Radiocentre welcomes Ofcom support for radio quotas, but more must be done to hold BBC to account


Proposals published today (Wednesday 22nd June) by Ofcom to safeguard a range of quotas relating to BBC radio services as part of changes being made to the BBC’s Operating Licence, have been broadly welcomed by Radiocentre as a step in the right direction.

As part of its review into how it regulates the BBC, the regulator is proposing to retain music quotas for BBC Radio 1 and BBC Radio 2, live or specifically recorded music for BBC Radio 3 and sports coverage for BBC Radio 5 live.  BBC Local Radio should also retain most of its speech requirements during daytime, however there are concerns over proposals to reduce speech output at breakfast and increase its music output.
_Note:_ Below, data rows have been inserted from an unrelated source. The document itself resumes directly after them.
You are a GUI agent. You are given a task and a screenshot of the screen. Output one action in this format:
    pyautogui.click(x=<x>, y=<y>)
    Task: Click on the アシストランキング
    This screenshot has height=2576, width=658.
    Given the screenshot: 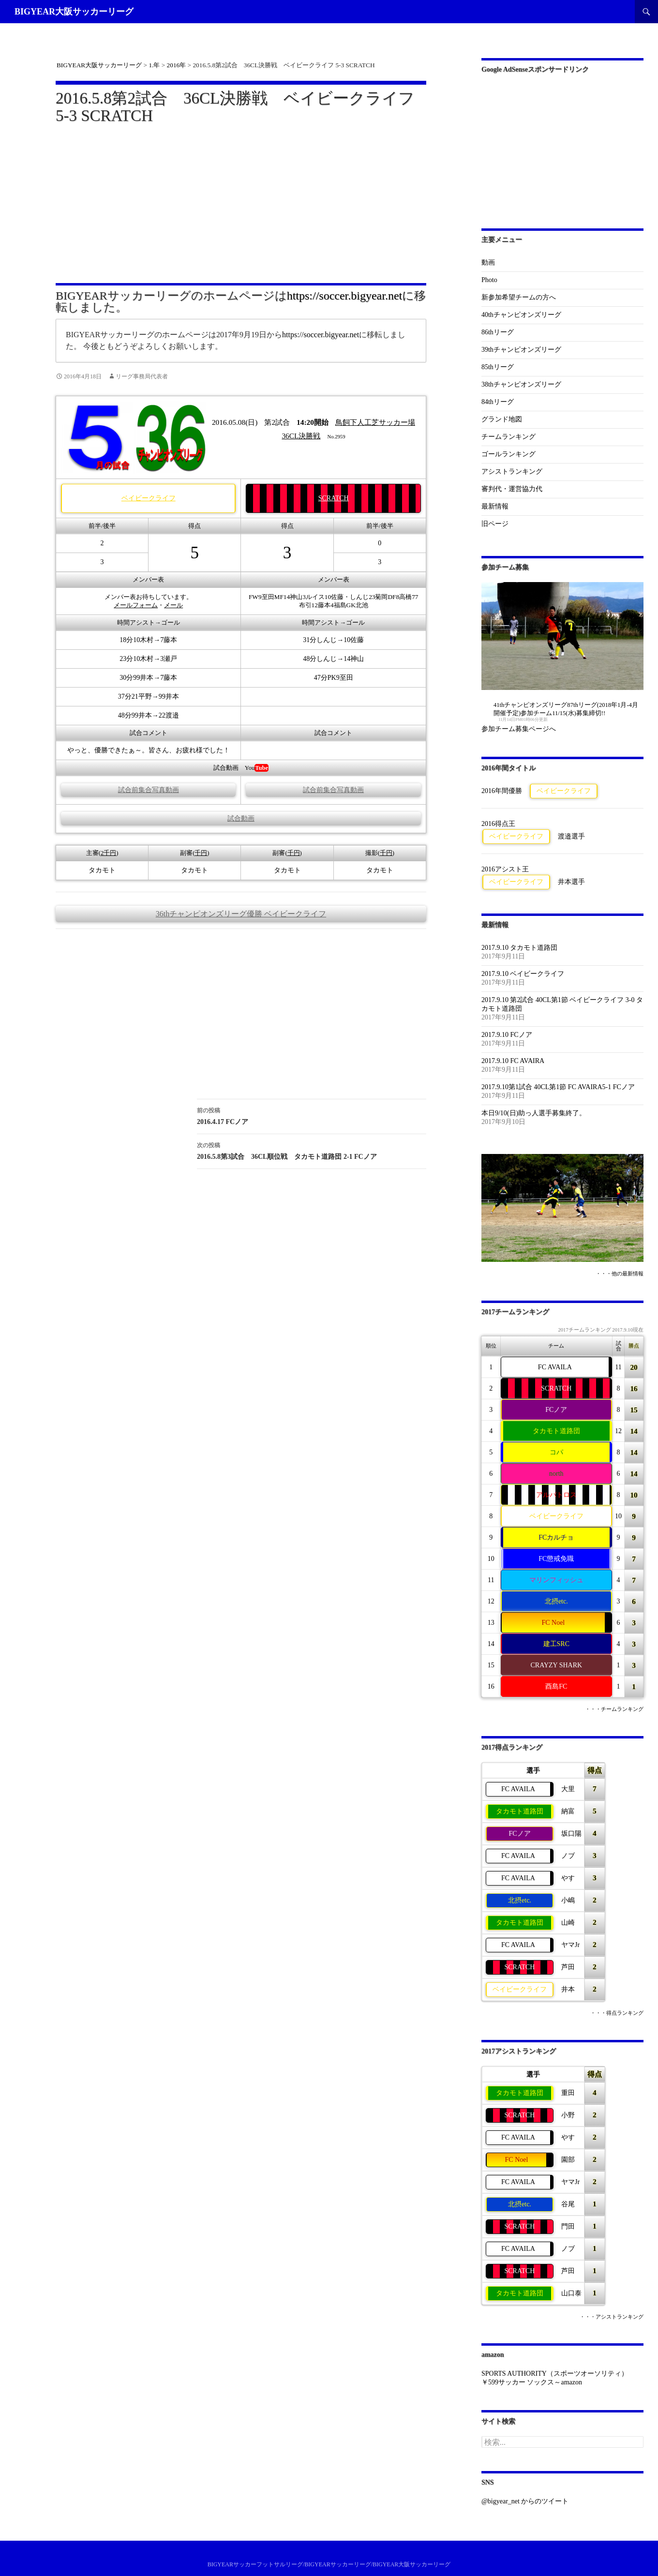 What is the action you would take?
    pyautogui.click(x=511, y=471)
    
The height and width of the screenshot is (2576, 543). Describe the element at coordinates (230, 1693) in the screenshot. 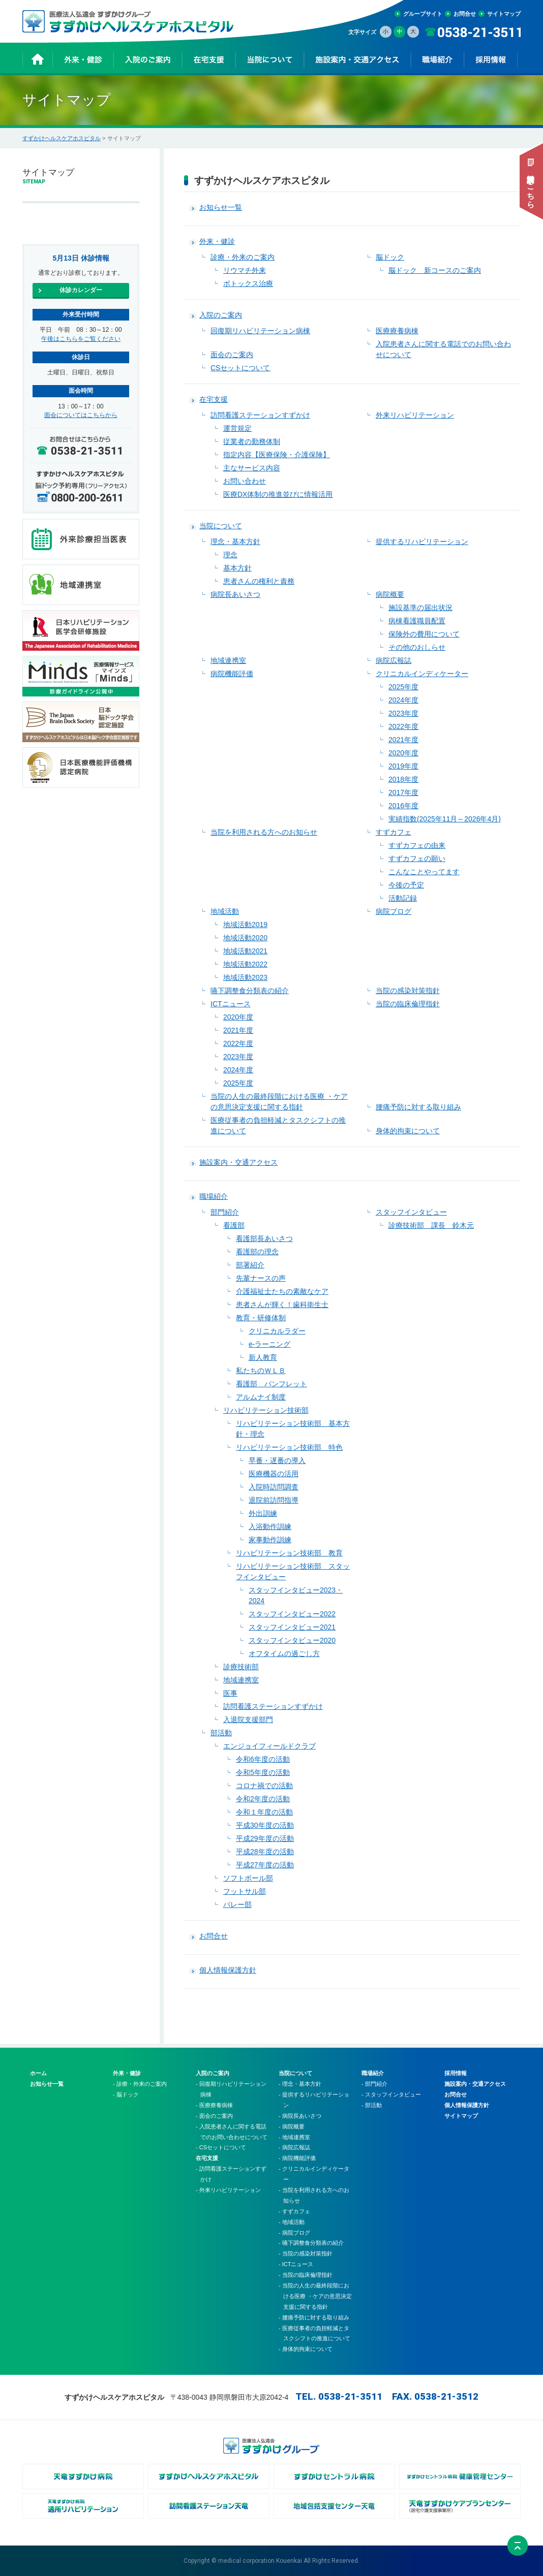 I see `医事` at that location. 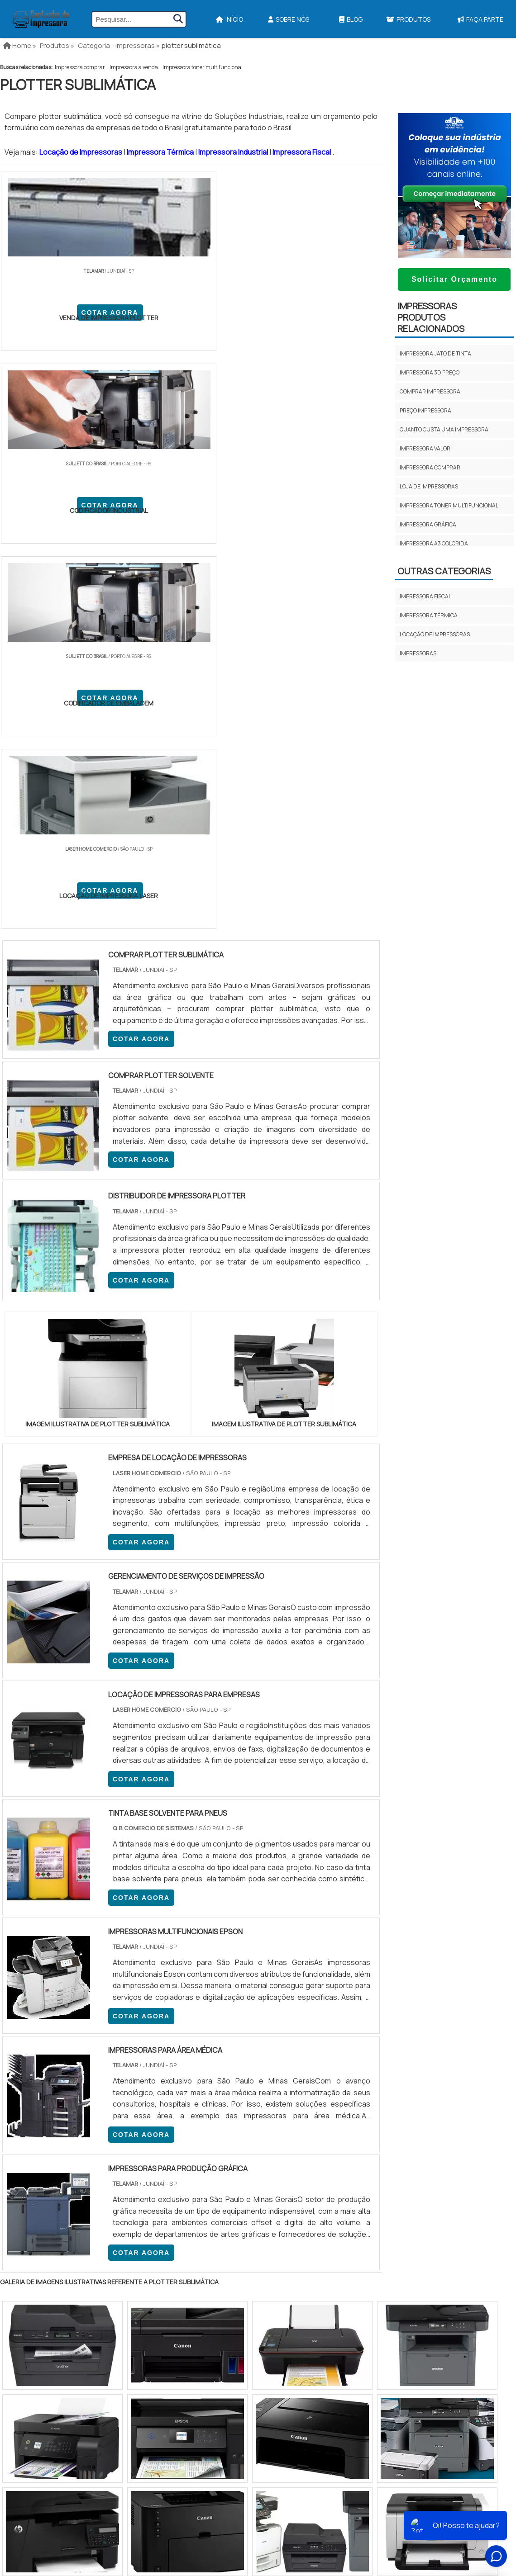  I want to click on GO e DF, so click(269, 2050).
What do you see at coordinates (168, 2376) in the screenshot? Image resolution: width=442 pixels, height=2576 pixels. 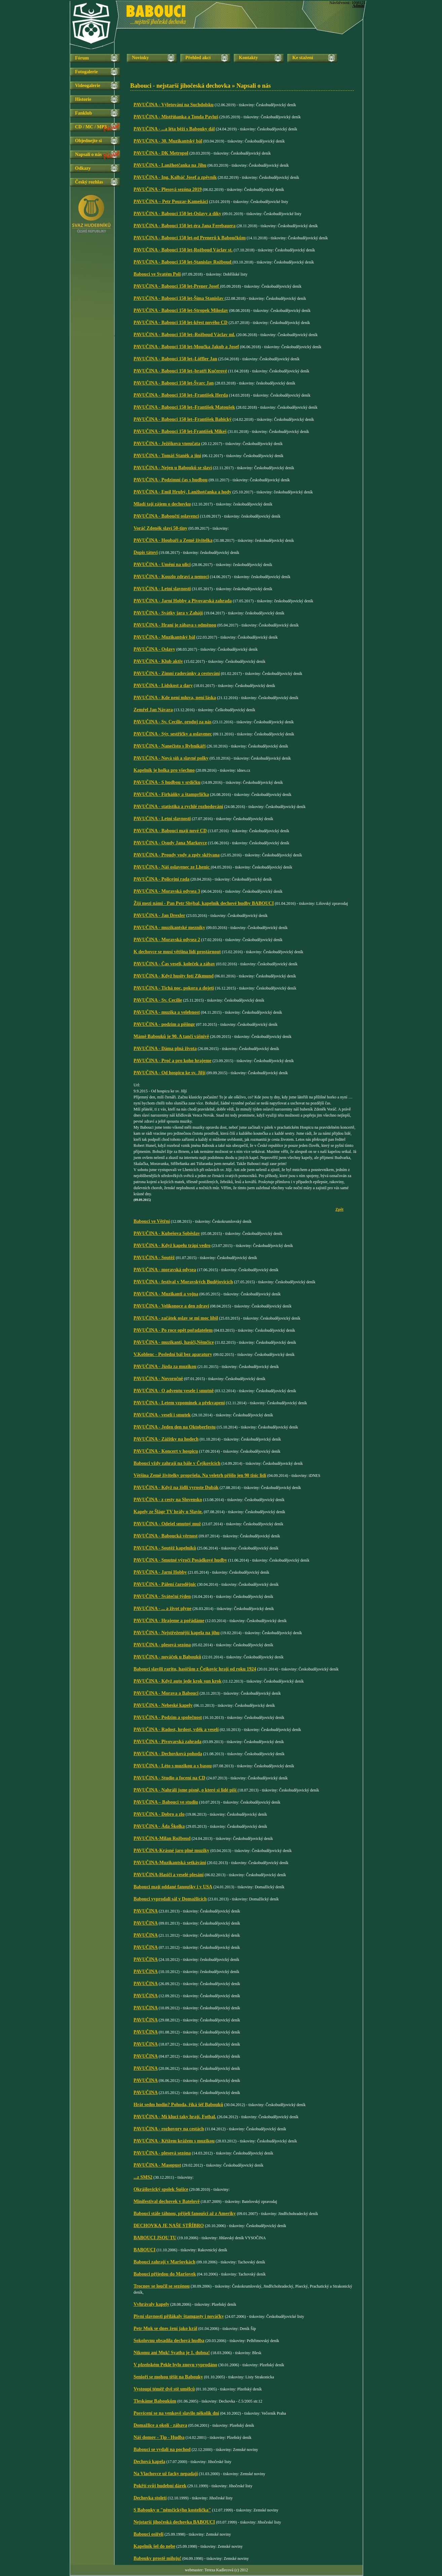 I see `Senioři se mohou těšit na Babouky` at bounding box center [168, 2376].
Ofcom’s report follows a consultation in 2021 on proposed changes that were designed to modernise the BBC’s Operating Licence, for example by reducing the number of quotas in place designed to keep BBC services distinctive. There was a particular concern regarding the impact of such changes for radio, where the BBC has around 50% share of the market and a significant funding advantage. Radiocentre’s response at the time highlighted these issues in detail.

In addition, Ofcom announced today that it will be feeding into the Government’s process for improving BBC regulation and governance through the Mid-Term Review of the BBC Charter. It is important that this process is also used as an opportunity to hold the BBC to account more effectively and limit its impact on competition.

Responding to today’s announcement on the BBC Operating Licence, a spokesperson for Radiocentre said:

“We are pleased that Ofcom has accepted the case for retaining the main quotas for BBC radio services, especially measures designed to ensure distinctive music output on Radio 1 and Radio 2.  Its proposal to broaden the scope of the Operating Licence to include online services such as BBC Sounds is also welcome. 

We will now examine the proposals in detail, but we are encouraged by the fact that Ofcom appears to accept the need for a tougher approach to regulating radio and audio, due to the fact that the BBC is much stronger in these markets than in TV.”